[Records from a dataset]
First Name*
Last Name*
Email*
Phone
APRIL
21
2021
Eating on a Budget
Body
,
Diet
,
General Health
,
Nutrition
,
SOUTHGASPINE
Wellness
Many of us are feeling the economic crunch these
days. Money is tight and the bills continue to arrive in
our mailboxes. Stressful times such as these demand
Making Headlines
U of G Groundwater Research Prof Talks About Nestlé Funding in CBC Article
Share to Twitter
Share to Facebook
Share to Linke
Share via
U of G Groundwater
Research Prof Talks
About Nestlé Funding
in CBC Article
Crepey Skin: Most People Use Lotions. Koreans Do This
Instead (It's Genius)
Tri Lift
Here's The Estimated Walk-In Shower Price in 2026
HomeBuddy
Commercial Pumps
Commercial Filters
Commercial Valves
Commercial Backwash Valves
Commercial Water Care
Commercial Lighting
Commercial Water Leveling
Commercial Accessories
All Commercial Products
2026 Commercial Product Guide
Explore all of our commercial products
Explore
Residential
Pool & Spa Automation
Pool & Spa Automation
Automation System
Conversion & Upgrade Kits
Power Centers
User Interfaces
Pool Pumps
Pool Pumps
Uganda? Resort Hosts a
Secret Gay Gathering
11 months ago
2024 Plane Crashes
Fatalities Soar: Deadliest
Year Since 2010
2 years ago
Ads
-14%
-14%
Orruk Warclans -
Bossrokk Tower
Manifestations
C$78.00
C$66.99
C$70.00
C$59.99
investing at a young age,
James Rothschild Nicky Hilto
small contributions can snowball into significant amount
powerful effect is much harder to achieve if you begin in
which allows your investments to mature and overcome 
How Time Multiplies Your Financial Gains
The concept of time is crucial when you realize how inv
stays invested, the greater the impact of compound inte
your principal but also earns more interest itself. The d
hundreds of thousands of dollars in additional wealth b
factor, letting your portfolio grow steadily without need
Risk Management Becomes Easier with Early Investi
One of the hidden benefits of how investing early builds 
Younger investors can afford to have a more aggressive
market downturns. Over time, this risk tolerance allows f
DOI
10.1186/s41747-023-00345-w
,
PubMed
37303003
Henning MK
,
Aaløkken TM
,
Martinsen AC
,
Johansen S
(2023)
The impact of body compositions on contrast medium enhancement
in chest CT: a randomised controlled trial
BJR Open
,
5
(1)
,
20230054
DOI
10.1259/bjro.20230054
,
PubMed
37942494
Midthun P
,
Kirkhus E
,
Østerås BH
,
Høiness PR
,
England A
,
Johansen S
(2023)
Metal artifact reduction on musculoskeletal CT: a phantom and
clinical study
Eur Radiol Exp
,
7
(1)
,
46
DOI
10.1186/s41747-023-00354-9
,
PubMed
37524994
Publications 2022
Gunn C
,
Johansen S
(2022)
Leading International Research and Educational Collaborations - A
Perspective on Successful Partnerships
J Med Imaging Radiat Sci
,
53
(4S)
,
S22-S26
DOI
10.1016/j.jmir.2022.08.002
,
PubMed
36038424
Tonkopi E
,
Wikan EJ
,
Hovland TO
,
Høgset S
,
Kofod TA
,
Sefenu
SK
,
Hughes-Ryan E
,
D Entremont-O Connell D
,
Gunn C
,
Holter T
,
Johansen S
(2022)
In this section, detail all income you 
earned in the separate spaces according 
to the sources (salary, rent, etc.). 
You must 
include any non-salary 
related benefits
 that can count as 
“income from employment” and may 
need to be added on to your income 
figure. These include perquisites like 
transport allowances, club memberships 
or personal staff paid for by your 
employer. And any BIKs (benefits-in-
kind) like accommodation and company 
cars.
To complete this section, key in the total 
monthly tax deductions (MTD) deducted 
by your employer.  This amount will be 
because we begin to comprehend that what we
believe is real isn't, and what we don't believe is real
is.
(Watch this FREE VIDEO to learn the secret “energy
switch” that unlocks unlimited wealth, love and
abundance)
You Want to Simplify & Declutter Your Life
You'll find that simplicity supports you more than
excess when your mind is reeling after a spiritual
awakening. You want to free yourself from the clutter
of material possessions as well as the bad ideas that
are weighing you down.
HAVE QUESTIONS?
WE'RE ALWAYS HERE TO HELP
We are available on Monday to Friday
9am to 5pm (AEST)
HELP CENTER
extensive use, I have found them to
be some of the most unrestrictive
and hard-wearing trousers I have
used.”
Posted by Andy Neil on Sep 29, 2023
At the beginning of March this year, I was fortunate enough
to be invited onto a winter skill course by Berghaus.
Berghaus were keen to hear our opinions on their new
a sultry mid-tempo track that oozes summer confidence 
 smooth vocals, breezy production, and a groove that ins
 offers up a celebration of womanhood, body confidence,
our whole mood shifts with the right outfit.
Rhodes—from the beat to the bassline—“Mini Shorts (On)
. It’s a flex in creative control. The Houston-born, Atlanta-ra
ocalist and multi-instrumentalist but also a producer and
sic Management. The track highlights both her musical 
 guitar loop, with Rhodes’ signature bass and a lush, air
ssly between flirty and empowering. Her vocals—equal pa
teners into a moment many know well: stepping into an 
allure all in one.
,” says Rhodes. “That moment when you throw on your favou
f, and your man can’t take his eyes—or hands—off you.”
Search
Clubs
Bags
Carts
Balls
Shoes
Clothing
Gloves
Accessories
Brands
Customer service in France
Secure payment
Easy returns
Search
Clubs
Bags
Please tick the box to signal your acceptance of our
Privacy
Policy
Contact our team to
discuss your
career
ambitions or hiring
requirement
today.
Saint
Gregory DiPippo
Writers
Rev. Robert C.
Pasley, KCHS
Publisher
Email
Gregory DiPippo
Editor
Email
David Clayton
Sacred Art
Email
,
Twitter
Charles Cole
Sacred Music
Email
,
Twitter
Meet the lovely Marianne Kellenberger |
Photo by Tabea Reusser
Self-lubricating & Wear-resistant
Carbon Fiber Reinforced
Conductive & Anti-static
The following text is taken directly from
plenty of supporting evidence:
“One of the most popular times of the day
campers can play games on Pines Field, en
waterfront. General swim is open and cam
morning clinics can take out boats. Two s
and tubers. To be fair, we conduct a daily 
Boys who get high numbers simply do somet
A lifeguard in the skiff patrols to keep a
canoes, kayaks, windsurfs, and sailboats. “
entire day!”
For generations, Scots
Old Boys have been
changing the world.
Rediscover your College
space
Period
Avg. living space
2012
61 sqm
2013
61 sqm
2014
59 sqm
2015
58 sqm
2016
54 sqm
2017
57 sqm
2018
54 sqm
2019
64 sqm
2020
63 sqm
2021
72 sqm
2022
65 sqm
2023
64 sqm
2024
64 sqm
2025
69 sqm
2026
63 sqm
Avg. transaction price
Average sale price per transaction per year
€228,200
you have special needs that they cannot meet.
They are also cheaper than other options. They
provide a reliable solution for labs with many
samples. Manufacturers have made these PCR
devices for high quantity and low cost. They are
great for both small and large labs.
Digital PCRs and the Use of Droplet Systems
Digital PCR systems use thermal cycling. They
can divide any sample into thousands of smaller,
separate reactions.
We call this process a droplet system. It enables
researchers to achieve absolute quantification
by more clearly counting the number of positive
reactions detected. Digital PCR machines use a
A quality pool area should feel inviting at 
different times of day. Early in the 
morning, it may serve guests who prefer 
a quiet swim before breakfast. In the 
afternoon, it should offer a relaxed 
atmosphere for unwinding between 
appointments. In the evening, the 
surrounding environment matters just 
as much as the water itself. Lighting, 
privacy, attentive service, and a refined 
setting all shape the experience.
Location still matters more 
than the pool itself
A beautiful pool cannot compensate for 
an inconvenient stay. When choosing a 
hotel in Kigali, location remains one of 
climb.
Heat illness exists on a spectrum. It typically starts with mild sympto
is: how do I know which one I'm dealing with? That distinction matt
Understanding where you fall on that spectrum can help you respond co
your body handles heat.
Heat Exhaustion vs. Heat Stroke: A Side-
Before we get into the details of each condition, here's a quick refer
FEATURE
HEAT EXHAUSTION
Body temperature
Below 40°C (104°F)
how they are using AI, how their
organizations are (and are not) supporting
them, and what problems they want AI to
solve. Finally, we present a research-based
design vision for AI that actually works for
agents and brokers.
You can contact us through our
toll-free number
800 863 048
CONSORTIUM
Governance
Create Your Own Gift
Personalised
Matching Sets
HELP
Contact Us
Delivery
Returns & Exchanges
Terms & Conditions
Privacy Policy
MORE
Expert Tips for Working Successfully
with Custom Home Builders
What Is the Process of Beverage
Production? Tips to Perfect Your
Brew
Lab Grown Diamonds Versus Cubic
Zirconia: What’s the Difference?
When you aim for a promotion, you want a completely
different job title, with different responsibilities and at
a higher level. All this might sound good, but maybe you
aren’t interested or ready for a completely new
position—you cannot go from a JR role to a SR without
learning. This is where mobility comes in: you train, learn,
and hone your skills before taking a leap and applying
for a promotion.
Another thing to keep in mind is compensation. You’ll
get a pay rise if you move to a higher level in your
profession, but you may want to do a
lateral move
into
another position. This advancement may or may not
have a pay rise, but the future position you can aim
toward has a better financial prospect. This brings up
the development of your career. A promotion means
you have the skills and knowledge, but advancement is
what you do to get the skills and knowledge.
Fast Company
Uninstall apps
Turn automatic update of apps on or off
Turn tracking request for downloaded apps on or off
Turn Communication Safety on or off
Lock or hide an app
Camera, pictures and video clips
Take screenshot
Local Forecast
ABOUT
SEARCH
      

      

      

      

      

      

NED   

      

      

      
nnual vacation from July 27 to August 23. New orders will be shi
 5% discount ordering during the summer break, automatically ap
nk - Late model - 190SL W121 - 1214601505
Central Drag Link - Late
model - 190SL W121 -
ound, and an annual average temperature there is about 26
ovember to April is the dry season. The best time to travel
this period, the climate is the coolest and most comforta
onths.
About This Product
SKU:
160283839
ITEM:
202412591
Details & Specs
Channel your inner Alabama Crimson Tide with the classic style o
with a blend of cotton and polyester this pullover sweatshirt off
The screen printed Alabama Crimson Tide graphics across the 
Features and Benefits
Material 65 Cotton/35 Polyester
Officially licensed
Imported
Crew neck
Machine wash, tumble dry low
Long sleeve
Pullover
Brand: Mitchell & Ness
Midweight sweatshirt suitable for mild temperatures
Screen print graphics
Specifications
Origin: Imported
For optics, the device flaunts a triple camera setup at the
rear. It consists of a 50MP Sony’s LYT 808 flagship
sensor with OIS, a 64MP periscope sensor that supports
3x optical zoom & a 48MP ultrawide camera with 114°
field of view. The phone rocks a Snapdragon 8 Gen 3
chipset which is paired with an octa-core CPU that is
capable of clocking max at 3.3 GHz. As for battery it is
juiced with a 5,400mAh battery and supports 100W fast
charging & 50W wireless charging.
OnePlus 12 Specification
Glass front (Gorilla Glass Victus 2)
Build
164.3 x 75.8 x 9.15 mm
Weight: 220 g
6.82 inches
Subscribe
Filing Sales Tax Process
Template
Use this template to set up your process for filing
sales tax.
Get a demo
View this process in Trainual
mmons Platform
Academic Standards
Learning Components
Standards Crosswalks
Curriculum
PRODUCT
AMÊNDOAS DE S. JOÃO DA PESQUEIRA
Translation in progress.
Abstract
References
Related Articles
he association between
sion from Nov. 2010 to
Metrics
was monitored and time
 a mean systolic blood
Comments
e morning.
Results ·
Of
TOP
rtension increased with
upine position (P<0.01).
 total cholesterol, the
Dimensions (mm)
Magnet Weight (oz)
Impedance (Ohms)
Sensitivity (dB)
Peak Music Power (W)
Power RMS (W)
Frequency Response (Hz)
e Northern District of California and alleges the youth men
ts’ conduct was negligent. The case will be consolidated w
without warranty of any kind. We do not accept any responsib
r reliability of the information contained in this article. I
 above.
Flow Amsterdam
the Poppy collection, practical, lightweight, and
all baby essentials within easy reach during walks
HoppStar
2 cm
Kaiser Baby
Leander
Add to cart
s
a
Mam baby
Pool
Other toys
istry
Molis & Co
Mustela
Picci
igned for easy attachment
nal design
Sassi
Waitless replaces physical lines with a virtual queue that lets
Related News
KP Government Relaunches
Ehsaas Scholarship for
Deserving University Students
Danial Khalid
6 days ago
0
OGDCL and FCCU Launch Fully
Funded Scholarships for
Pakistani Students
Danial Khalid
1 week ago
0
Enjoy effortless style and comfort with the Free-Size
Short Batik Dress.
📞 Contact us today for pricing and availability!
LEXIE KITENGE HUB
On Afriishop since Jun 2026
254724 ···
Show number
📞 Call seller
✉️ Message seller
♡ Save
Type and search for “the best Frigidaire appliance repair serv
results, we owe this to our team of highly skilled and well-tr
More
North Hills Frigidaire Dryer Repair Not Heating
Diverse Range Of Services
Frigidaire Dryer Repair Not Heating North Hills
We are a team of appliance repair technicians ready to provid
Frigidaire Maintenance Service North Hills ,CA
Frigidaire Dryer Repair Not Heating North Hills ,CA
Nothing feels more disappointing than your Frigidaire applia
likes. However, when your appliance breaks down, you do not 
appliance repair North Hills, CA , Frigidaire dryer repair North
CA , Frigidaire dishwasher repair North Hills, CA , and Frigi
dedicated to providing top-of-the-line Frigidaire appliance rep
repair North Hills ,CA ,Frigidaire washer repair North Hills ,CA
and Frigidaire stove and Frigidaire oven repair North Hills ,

### Activity
Copy each line of the records containing the string "advancement".

### Result of the exercise
another position. This advancement may or may not
you have the skills and knowledge, but advancement is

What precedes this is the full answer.